Southeastern Section - 63rd Annual Meeting (10–11 April 2014)

Paper No. 3
Presentation Time: 1:45 PM


BERN, Carleton R., U.S. Geological Survey, Box 25046, Mail Stop 964, Denver Federal Center, Denver, CO 80225 and FOLEY, Nora, U.S. Geological Survey, 954 National Center, Reston, VA 20192,

Rare earth element (REE) resources are the focus of an expanding research effort in response to price fluctuations and market concerns over China’s dominance as the world’s supplier. Hard-rock resources receive much attention, but liberating REEs from host minerals can present economic and practical challenges to development. Another deposit type hosts REEs as exchangeable ions on surfaces of clay minerals. Such deposits form in laterites and highly weathered soils as weathering decomposes primary minerals. Extraction and processing are relatively simple as the unconsolidated deposit material can be leached with a mild salt solution to release the exchangeable REEs into solution as complexes or free ions. Approximately one third of China’s REE production comes from such deposits, testifying to their economic viability.
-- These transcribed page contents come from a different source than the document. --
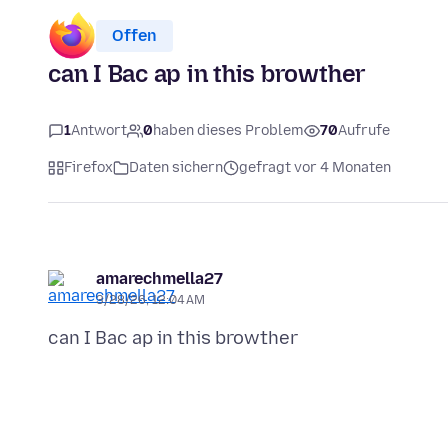
Offen
can I Bac ap in this browther
1
Antwort
0
haben dieses Problem
70
Aufrufe
Firefox
Daten sichern
gefragt vor 4 Monaten
amarechmella27
3/28/26, 12:04 AM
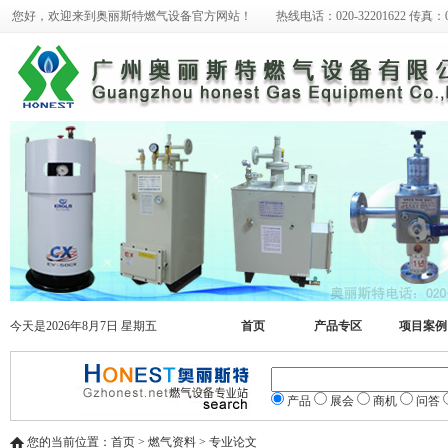
您好，欢迎来到奥丽斯特燃气设备官方网站！ 热线电话：020-32201622 传真：020-
今天是2026年8月7日 星期五
首页
产品专区
项目案例
产品
展会
商机
问答
您的当前位置：首页 > 燃气资料 > 专业论文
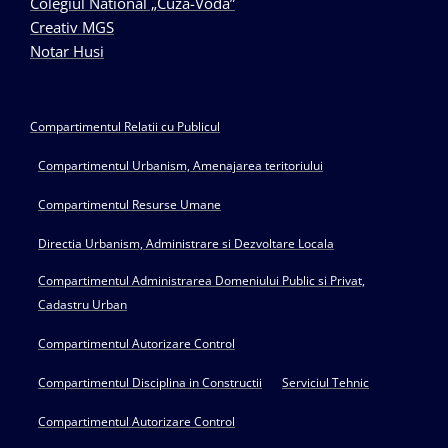
Colegiul National „Cuza-Voda”
Creativ MGS
Notar Husi
Compartimentul Relatii cu Publicul
Compartimentul Urbanism, Amenajarea teritoriului
Compartimentul Resurse Umane
Directia Urbanism, Administrare si Dezvoltare Locala
Compartimentul Administrarea Domeniului Public si Privat,
Cadastru Urban
Compartimentul Autorizare Control
Compartimentul Disciplina in Constructii
Serviciul Tehnic
Compartimentul Autorizare Control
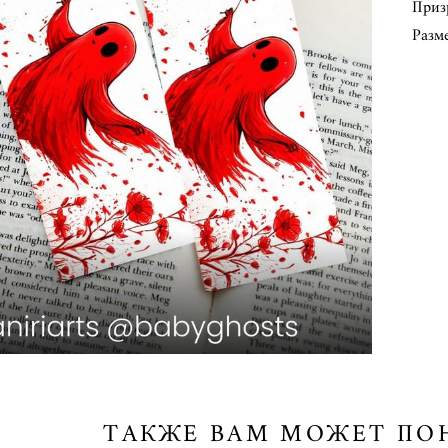
Приз
Разме
ТАКЖЕ ВАМ МОЖЕТ ПО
Virtually all soils and weathered materials contain exchangeable REEs, but intense weathering of chemically and mineralogically suitable parent material generates higher concentrations. A less-studied, but potentially important factor may be topography, as it could drive the lateral transfer of REEs in dissolved or colloidal forms and generate hot spots of preferential REE concentration. In order to better understand the importance of these processes, we are studying paired eluvial and illuvial weathering profiles derived from granites. Eluvial profiles, with no possible contributions of material from upslope, were collected from ridgecrests. Illuvial profiles, likely influenced by contributions of material from upslope, were collected at the base of planar hillslopes, but above beds of intermittent streams. One pair of profiles each, along with unweathered granite from nearby quarries, was collected from the Liberty Hill, Newberry, and Pacolet plutons of South Carolina. Elemental analyses of bulk material and extracts of exchangeable ions are underway, along with quantitative mineralogy and electron microprobe analyses. Elemental characterization of the colloidal size fraction from soil is being used to calibrate a recently developed mass balance model that distinguishes REE redistribution in colloidal versus solution form. The results will elucidate how topography and lateral transfers influence distributions of ion-exchangeable REEs in weathered materials.